- Risk tones stay more cautious in European morning trade
- ECB’s Vujčić: Core inflation pressures remain in the euro area
- Germany May PPI -1.4% vs -0.7% m/m expected
- Eurozone April current account balance €4.0 billion vs €31.2 billion prior
- HSBC slashes China 2023 GDP forecast to 5.3% from 6.3% previously
- Citi cuts its China GDP forecast for 2023 to 5.5%, from 6.1%
- ForexLive Asia-Pacific FX news wrap: The PBOC cut rates, as expected
Markets:
- JPY leads, AUD lags on the day
- European equities mostly lower; S&P 500 futures down 0.4%
- US 10-year yields down 0.4 bps to 3.765%
- Gold flat at $1,950.43
- WTI crude flat at $71.75
- Bitcoin up 0.3% to $26,795
It looks like European traders are waiting on Wall Street before firming up any market moves but it was a session where risk tones remained on the defensive.

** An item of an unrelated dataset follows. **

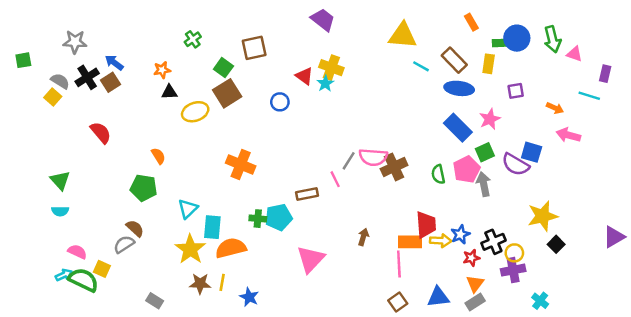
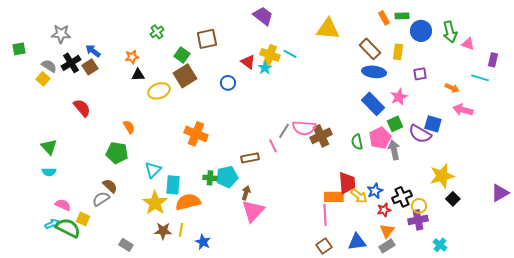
green rectangle: (501, 43) -> (402, 16), moved
cyan line: (421, 66) -> (290, 54), moved
brown arrow: (363, 237) -> (246, 193), moved
yellow arrow: (441, 241) -> (359, 196), turned 36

China’s rate cuts were greeted with disappointment in Europe, as equities are looking fairly sluggish and kept that way throughout the session. That is pinning the antipodeans lower, with the aussie leading losses in the major currencies space.
AUD/USD was already down to 0.6800 in Asia before extending that drop to 0.6785 – now down 0.9% on the day. The aussie’s plight is not helped by the softer risk mood, a weaker yuan, and some mixed language in the RBA minutes earlier.
The US dollar traded more mixed, keeping relatively steady against the euro while holding a light advance against the pound. But the yen is recovering from last week’s plunge a little, with USD/JPY falling today from 142.00 to 141.40 as Treasury yields also retreat after an early advance.
That might be a sign that we are seeing some risk aversion and perhaps some rotation from stocks to bonds ahead of month-end and quarter-end.